この言葉はもちろん嫉妬の裏返しである。人は他人の失敗でエンジョイする、

というかとても心が癒される。しかし、それ以上に他人の成功や幸せはうらやましい

と言うよりも、全くもって癪にさわり不愉快この上ない(僕が言うんじゃなくて、

以前テレビで落語家が言っていた)。めらめらと燃え立つあのエネルギーは一体全体

何なのか。自分にとって得にならないどころか犯罪と分かっていて、その刑罰も顧みず

凶行に及ぶ『嫉妬』が原因の事件はいくつもあった。人間社会に無駄というか不必要で

邪魔になる『心』であるなら、とっくの昔に人類の体内からその遺伝子は消えていた

はずである。完全に消えてなくても、珍しい心の病気として遺伝子が残るぐらいなら

理解できる。それがなんと、今日の人間全員(勿論、例外もあるだろう)にしっかりと

『嫉妬遺伝子』が受け継がれてきたのである。
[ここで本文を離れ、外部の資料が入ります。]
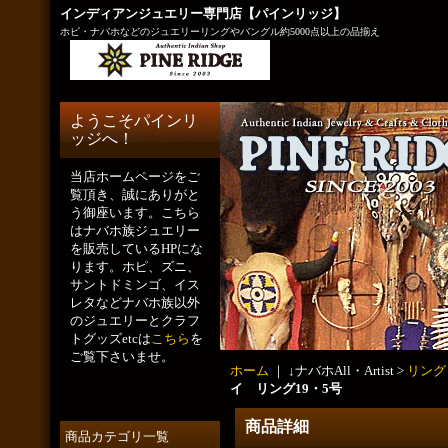
インディアンジュエリー専門店【パインリッジ】
ホピ・ナバホなどのジュエリーリングやバングル約5000点以上の品揃え
ようこそパインリ
ッジへ！
当店ホームページをご
覧頂き、誠にありがと
う御座います。こちら
はナバホ族ジュエリー
を販売しているHPにな
ります。ホピ、ズニ、
サントドミンゴ、イス
レタなどナバホ族以外
のジュエリーとクラフ
トグッズetcは
こちら
を
ご覧下さいませ。
ホーム
｜ ↓ナバホAll・Artist >
リング
イ リング19・5号
商品詳細
商品カテゴリ一覧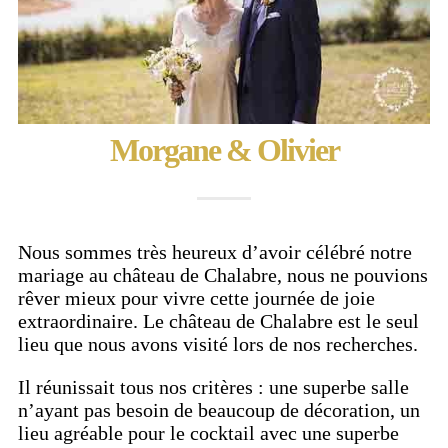
Morgane & Olivier
Nous sommes très heureux d’avoir célébré notre
mariage au château de Chalabre, nous ne pouvions
rêver mieux pour vivre cette journée de joie
extraordinaire. Le château de Chalabre est le seul
lieu que nous avons visité lors de nos recherches.
Il réunissait tous nos critères : une superbe salle
n’ayant pas besoin de beaucoup de décoration, un
lieu agréable pour le cocktail avec une superbe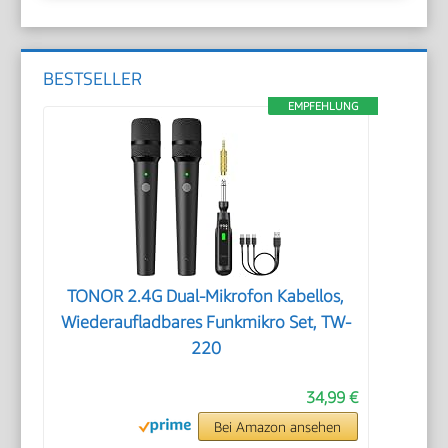
BESTSELLER
EMPFEHLUNG
TONOR 2.4G Dual-Mikrofon Kabellos,
Wiederaufladbares Funkmikro Set, TW-
220
34,99 €
Bei Amazon ansehen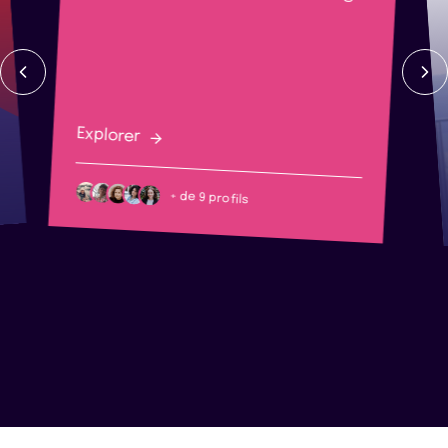
Explorer
+ de 9 profils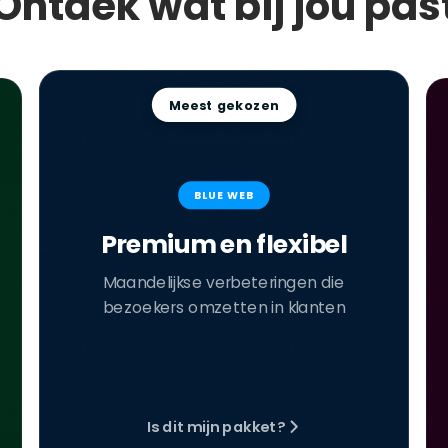
Ontdek wat bij jou pas
Meest gekozen
BLUE WEB
Premium en flexibel
Maandelijkse verbeteringen die
bezoekers omzetten in klanten
Is dit mijn pakket?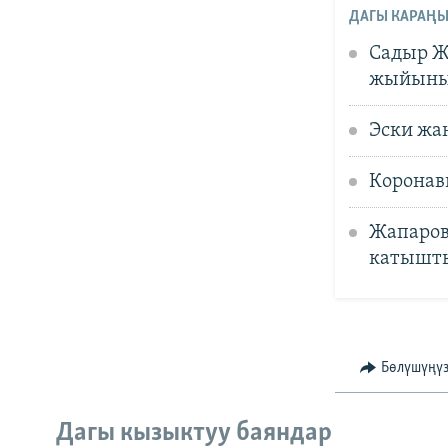
ДАГЫ КАРАҢЫ
Садыр Ж
жыйыны
Эски жа
Коронав
Жапаров
катышт
Бөлүшүңү
Дагы кызыктуу баяндар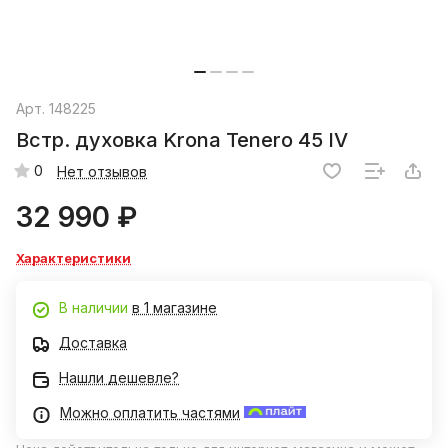
Арт.
148225
Встр. духовка Krona Tenero 45 IV
0
Нет отзывов
32 990 ₽
Характеристики
В наличии
в 1 магазине
Доставка
Нашли дешевле?
Можно оплатить частями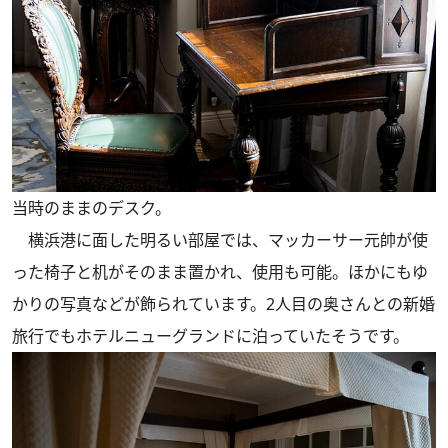
当時のままのデスク。
横浜港に面した明るい部屋では、マッカーサー元帥が使
った椅子と机がそのまま置かれ、使用も可能。ほかにもゆ
かりの写真などが飾られています。2人目の奥さんとの新婚
旅行でもホテルニューグランドに泊っていたそうです。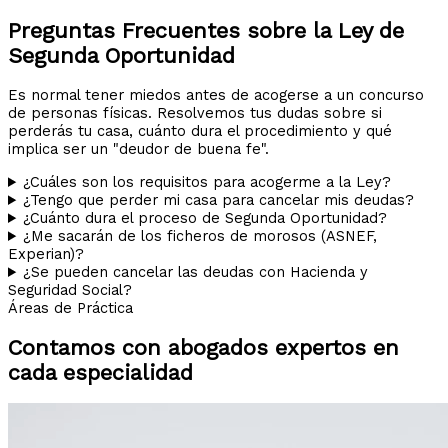
Preguntas Frecuentes sobre la Ley de
Segunda Oportunidad
Es normal tener miedos antes de acogerse a un concurso
de personas físicas. Resolvemos tus dudas sobre si
perderás tu casa, cuánto dura el procedimiento y qué
implica ser un "deudor de buena fe".
¿Cuáles son los requisitos para acogerme a la Ley?
¿Tengo que perder mi casa para cancelar mis deudas?
¿Cuánto dura el proceso de Segunda Oportunidad?
¿Me sacarán de los ficheros de morosos (ASNEF,
Experian)?
¿Se pueden cancelar las deudas con Hacienda y
Seguridad Social?
Áreas de Práctica
Contamos con abogados expertos en
cada especialidad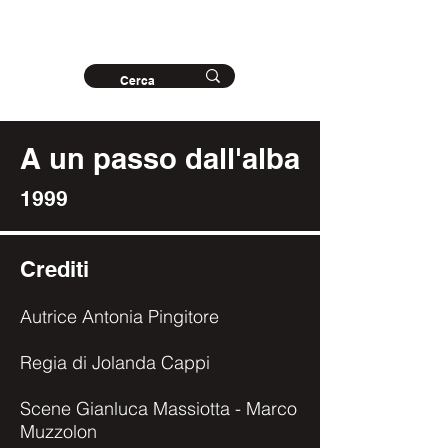
Archivio storico
del Teatro del Buratto
A un passo dall'alba
1999
Crediti
Autrice Antonia Pingitore
Regia di Jolanda Cappi
Scene Gianluca Massiotta - Marco
Muzzolon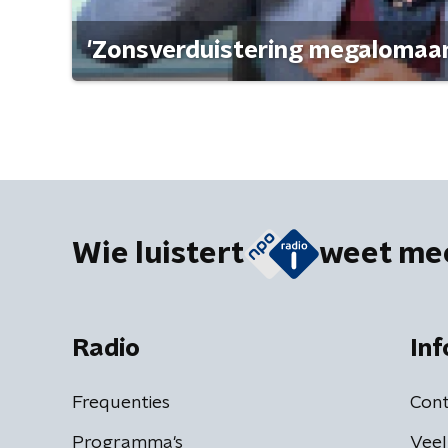
'Zonsverduistering megalomaan
Wie luistert
weet me
Radio
Inf
Frequenties
Cont
Programma's
Veel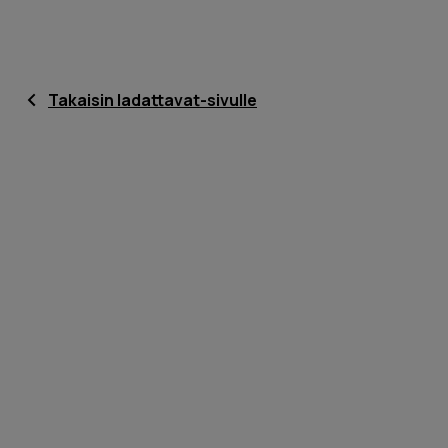
Takaisin ladattavat-sivulle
一体、何でだろう。

よく『種族保存の法則』で総てを語り、この『法則』で問題を帰結させる人がいる。

この『嫉妬心』の問題に対しても、『嫉妬する遺伝子』が「人類の進歩に必要だから

残ったのだ。」と言い切ってしまい、「こんなメリットもたくさんある。」と例題を

上げることもできるだろう。しかし、人類に悲しい物語をイヤというほど残してきた

この『嫉妬心』。

あらゆる欲望を捨て去り、禅宗の坊さんのように厳しい修行をして悟りを開かないと

人は『嫉妬心』と決別できないのか。いや、坊さんの世界だって『嫉妬心』が渦巻いて

いるはずだ。世界中の宗教は醜い争いの末、いくつもの宗派に分かれてきた歴史があり

今なお分派抗争は止まない。どこのお坊さんも元気いっぱいでいいね…。